WHAT TO WORK ON —
Check each line of the listing for the string "제공하는". Copy those where it appears.

RECORDED DATA —
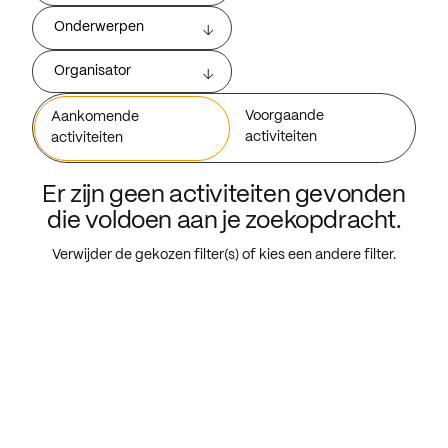
Onderwerpen
Organisator
Voorgaande
Aankomende
activiteiten
activiteiten
Er zijn geen activiteiten gevonden
die voldoen aan je zoekopdracht.
Verwijder de gekozen filter(s) of kies een andere filter.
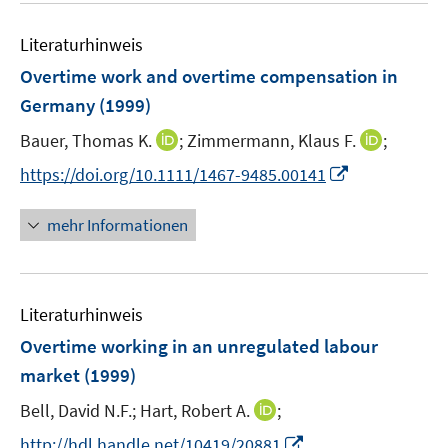
r
ö
Literaturhinweis
f
Overtime work and overtime compensation in
f
n
Germany
(1999)
e
I
I
Bauer, Thomas K.
;
Zimmermann, Klaus F.
;
n
n
n
I
https://doi.org/10.1111/1467-9485.00141
n
n
n
e
e
n
mehr Informationen
u
u
e
e
e
u
m
m
e
F
F
Literaturhinweis
m
e
e
F
Overtime working in an unregulated labour
n
n
e
market
(1999)
s
s
n
t
t
I
Bell, David N.F.;
Hart, Robert A.
;
s
e
e
n
t
I
http://hdl.handle.net/10419/20881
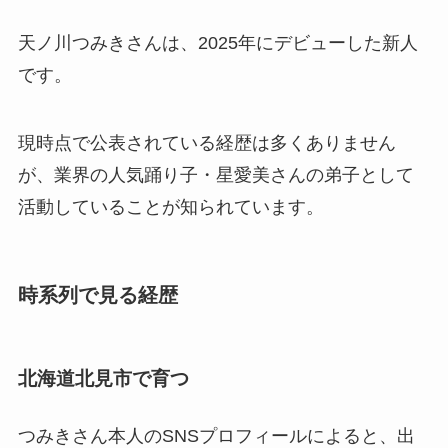
天ノ川つみきさんは、2025年にデビューした新人
です。
現時点で公表されている経歴は多くありません
が、業界の人気踊り子・星愛美さんの弟子として
活動していることが知られています。
時系列で見る経歴
北海道北見市で育つ
つみきさん本人のSNSプロフィールによると、出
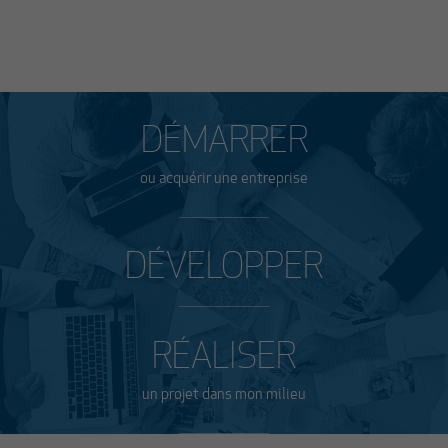
DÉMARRER
ou acquérir une entreprise
DÉVELOPPER
RÉALISER
un projet dans mon milieu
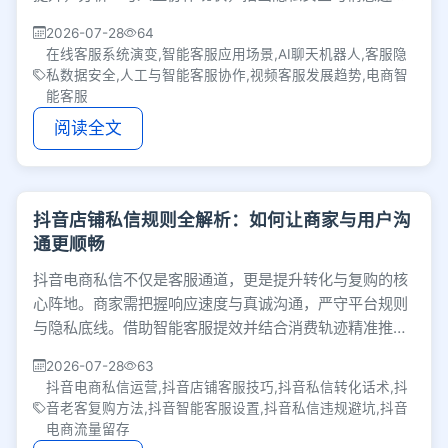
仍是挑战，未来将向个性化数字助手发展。
2026-07-28
64
在线客服系统演变,智能客服应用场景,AI聊天机器人,客服隐
私数据安全,人工与智能客服协作,视频客服发展趋势,电商智
能客服
阅读全文
抖音店铺私信规则全解析：如何让商家与用户沟
通更顺畅
抖音电商私信不仅是客服通道，更是提升转化与复购的核
心阵地。商家需把握响应速度与真诚沟通，严守平台规则
与隐私底线。借助智能客服提效并结合消费轨迹精准推
送，能有效维系老客，将公域流量转化为长期留量。
2026-07-28
63
抖音电商私信运营,抖音店铺客服技巧,抖音私信转化话术,抖
音老客复购方法,抖音智能客服设置,抖音私信违规避坑,抖音
电商流量留存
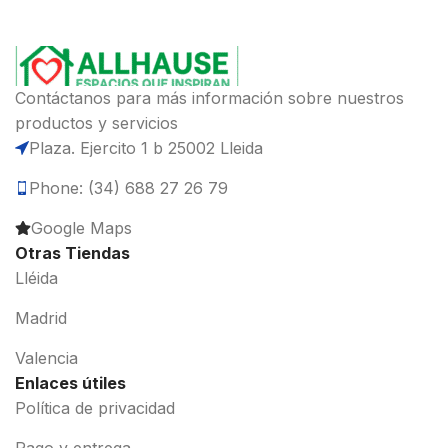
Contáctanos para más información sobre nuestros
productos y servicios
Plaza. Ejercito 1 b 25002 Lleida
Phone: (34) 688 27 26 79
Google Maps
Otras Tiendas
Lléida
Madrid
Valencia
Enlaces útiles
Política de privacidad
Pago y entrega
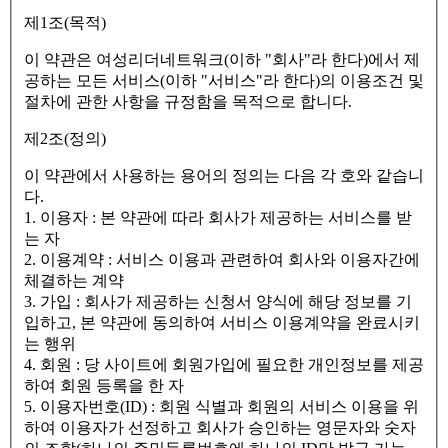
제1조(목적)
이 약관은 여성리더네트워크(이하 "회사"라 한다)에서 제
공하는 모든 서비스(이하 "서비스"라 한다)의 이용조건 및
절차에 관한 사항을 규정함을 목적으로 합니다.
제2조(정의)
이 약관에서 사용하는 용어의 정의는 다음 각 호와 같습니
다.
1. 이용자 : 본 약관에 따라 회사가 제공하는 서비스를 받
는 자
2. 이용계약 : 서비스 이용과 관련하여 회사와 이용자간에
체결하는 계약
3. 가입 : 회사가 제공하는 신청서 양식에 해당 정보를 기
입하고, 본 약관에 동의하여 서비스 이용계약을 완료시키
는 행위
4. 회원 : 당 사이트에 회원가입에 필요한 개인정보를 제공
하여 회원 등록을 한 자
5. 이용자번호(ID) : 회원 식별과 회원의 서비스 이용을 위
하여 이용자가 선정하고 회사가 승인하는 영문자와 숫자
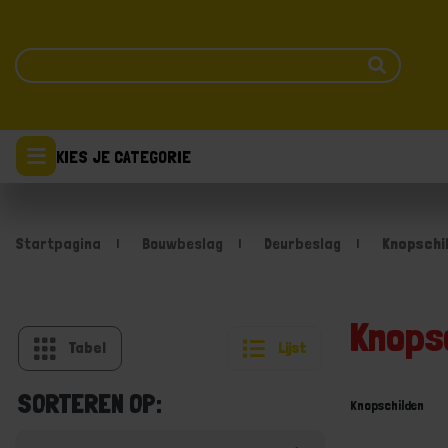
KIES JE CATEGORIE
Startpagina
Bouwbeslag
Deurbeslag
Knopschi
Knops
Tabel
Lijst
SORTEREN OP:
Knopschilden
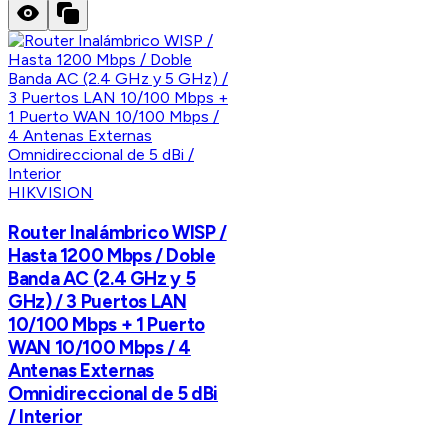
HIKVISION
Router Inalámbrico WISP /
Hasta 1200 Mbps / Doble
Banda AC (2.4 GHz y 5
GHz) / 3 Puertos LAN
10/100 Mbps + 1 Puerto
WAN 10/100 Mbps / 4
Antenas Externas
Omnidireccional de 5 dBi
/ Interior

ANSWER TO THIS TASK —
1. 이용자 : 본 약관에 따라 회사가 제공하는 서비스를 받
3. 가입 : 회사가 제공하는 신청서 양식에 해당 정보를 기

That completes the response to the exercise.